If this doesn't work for you, than you're an even worse gardener than myself. You might only need practice so you might consider having a child before you take on the full responsibility of a tomato plant. If that doesn't take (your child didn't turn out like you had wanted and ended up pooping or peeing on something other than their diaper), you might need to face the music. Living things and you are not meant to coexist. Try buying a nice bouquet of silk flowers and call it good.
11 comments:
I love ENT and I hope to get one of his tomatoes this summer. It seems you have done all the right things to let Ent be the best her can be but I hope the neighbor who you stole the potting soil from doesn't sue! Happy Mother's Day Corker! I love you MOM
:o) Hahahahahaha
I've never dared attempt a garden of any kind (or tomato plant, for that matter) because of my tendency to KILL things. Now I have hope.
Courtney, I love you. This post is like the most hilarious thing I have ever read. I wish I was you. Or had a tomato plant that grew all on its own. Happy Mothers Day, yo!
Since you stole my potting soil, I'm going to steal your tomatoes and tell everyone I grew them. And then I'm going to have a tomato stand and sell them and get rich and then we can get cable t.v...just think of the possibilities. You dirt stealer you. If you don't start talking to MY tomato plants and make them grow, I'm going to to stop watering ENT. Then he'll die and what will you have to brag about? He owes his whole life to me and my faithful watering.

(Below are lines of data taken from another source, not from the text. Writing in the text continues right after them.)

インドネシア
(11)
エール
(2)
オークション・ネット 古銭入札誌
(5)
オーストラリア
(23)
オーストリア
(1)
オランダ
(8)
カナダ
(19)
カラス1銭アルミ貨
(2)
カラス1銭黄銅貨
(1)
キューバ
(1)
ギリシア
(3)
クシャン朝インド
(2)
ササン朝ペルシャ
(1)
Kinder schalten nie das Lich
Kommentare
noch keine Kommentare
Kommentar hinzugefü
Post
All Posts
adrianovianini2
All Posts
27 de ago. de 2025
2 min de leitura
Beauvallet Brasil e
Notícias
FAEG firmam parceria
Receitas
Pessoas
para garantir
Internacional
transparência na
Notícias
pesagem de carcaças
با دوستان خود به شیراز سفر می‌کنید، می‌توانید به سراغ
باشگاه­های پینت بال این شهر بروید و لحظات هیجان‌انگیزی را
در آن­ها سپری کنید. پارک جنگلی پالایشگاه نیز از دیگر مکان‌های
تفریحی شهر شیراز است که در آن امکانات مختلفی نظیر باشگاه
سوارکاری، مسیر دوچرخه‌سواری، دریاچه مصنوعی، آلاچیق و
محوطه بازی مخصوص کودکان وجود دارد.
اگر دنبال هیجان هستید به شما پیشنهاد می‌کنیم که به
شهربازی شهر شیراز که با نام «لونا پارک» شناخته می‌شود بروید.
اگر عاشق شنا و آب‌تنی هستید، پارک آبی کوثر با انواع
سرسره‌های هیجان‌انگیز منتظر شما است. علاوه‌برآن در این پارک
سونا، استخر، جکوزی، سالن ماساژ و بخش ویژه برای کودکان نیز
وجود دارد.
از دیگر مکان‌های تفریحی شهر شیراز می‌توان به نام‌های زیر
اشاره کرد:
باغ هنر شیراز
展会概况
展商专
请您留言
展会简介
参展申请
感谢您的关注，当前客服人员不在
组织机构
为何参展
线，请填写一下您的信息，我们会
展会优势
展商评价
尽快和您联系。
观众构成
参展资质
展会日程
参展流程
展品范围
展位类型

Too bad it's not Halloween, we could paint a tomato on your stomach and you could be ent for Halloween. Let's do it anyway...before your next OBGYN appointment. When they lift up your shirt to measure you, there will be a big huge red tomato. I mean a small, round, dainty tomato.
I loved this post.
Why? Because I pretty much love you. And this was so you. It would flourish under your "non"-neglect.
It reminds me of Daphne and Fernando, and various other plants that had to be abandoned when I changed jobs.

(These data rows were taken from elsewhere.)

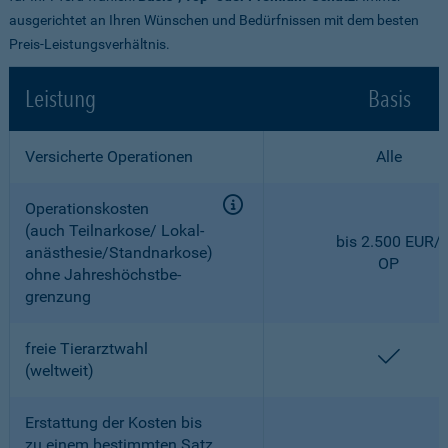
ausgerichtet an Ihren Wünschen und Bedürfnissen mit dem besten
Preis-Leistungsverhältnis.
Leistung
Basis
Versicherte Operationen
Alle
Operationskosten
(auch Teilnarkose/ Lokal­
bis 2.500 EUR/
anästhesie/Standnarkose)
OP
ohne Jahreshöchstbe­
grenzung
freie Tierarztwahl
enthal
(weltweit)
Erstattung der Kosten bis
zu einem bestimmten Satz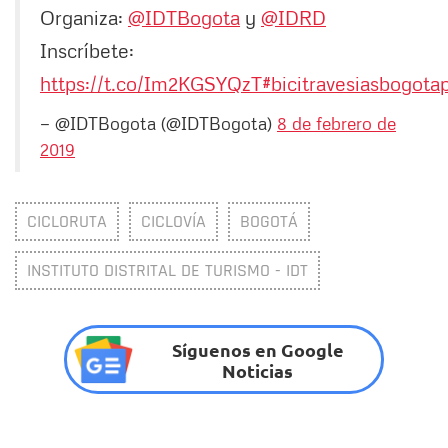
Organiza:
@IDTBogota
y
@IDRD
Inscríbete:
https://t.co/Im2KGSYQzT
#bicitravesiasbogota
— @IDTBogota (@IDTBogota)
8 de febrero de
2019
CICLORUTA
CICLOVÍA
BOGOTÁ
INSTITUTO DISTRITAL DE TURISMO - IDT
Síguenos en Google
Noticias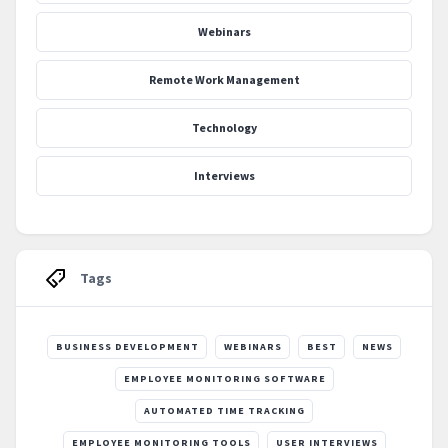
Webinars
Remote Work Management
Technology
Interviews
Tags
BUSINESS DEVELOPMENT
WEBINARS
BEST
NEWS
EMPLOYEE MONITORING SOFTWARE
AUTOMATED TIME TRACKING
EMPLOYEE MONITORING TOOLS
USER INTERVIEWS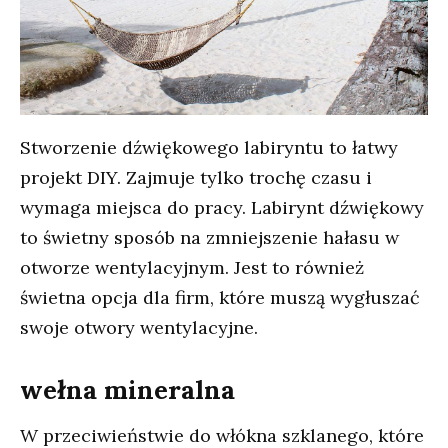
Stworzenie dźwiękowego labiryntu to łatwy
projekt DIY. Zajmuje tylko trochę czasu i
wymaga miejsca do pracy. Labirynt dźwiękowy
to świetny sposób na zmniejszenie hałasu w
otworze wentylacyjnym. Jest to również
świetna opcja dla firm, które muszą wygłuszać
swoje otwory wentylacyjne.
wełna mineralna
W przeciwieństwie do włókna szklanego, które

At least ENT has managed to avoid fungi, gnats and...death. He will be good to you (and your baby) and give you many tomatoes.
I have never attempted a tomato plant either! Although I have always dreamed of it...maybe you can come teach me?
All hail Argentina
Thanks for the advice. I am jealous, fresh tomatoes are so delicious! I just might have to try it out! Miss you.

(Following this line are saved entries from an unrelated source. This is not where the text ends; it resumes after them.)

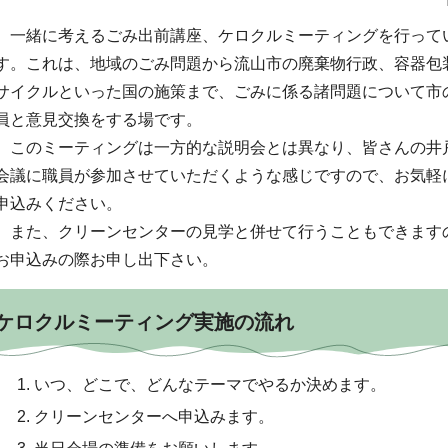
一緒に考えるごみ出前講座、ケロクルミーティングを行って
す。これは、地域のごみ問題から流山市の廃棄物行政、容器包
サイクルといった国の施策まで、ごみに係る諸問題について市
員と意見交換をする場です。
このミーティングは一方的な説明会とは異なり、皆さんの井
会議に職員が参加させていただくような感じですので、お気軽
申込みください。
また、クリーンセンターの見学と併せて行うこともできます
お申込みの際お申し出下さい。
ケロクルミーティング実施の流れ
いつ、どこで、どんなテーマでやるか決めます。
クリーンセンターへ申込みます。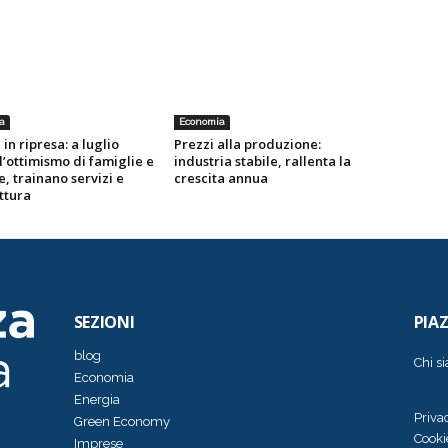
a
Economia
 in ripresa: a luglio
Prezzi alla produzione:
l’ottimismo di famiglie e
industria stabile, rallenta la
, trainano servizi e
crescita annua
ttura
SEZIONI
PIA
blog
Chi s
Economia
Energia
Priva
Green Economy
Cooki
Imprese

Makes me wanna plant something
Where is the picture of "Ent"?
HAHA!! That was pretty funny. I think I will make a trip out there just for Ent's sake. Even though I don't like tomatos. don't tell him that. and, I have always known you were a very good nurturer.
I don't have time to read all the words on that post. Send me the clif notes...and a picture of this plant you are obsessing over.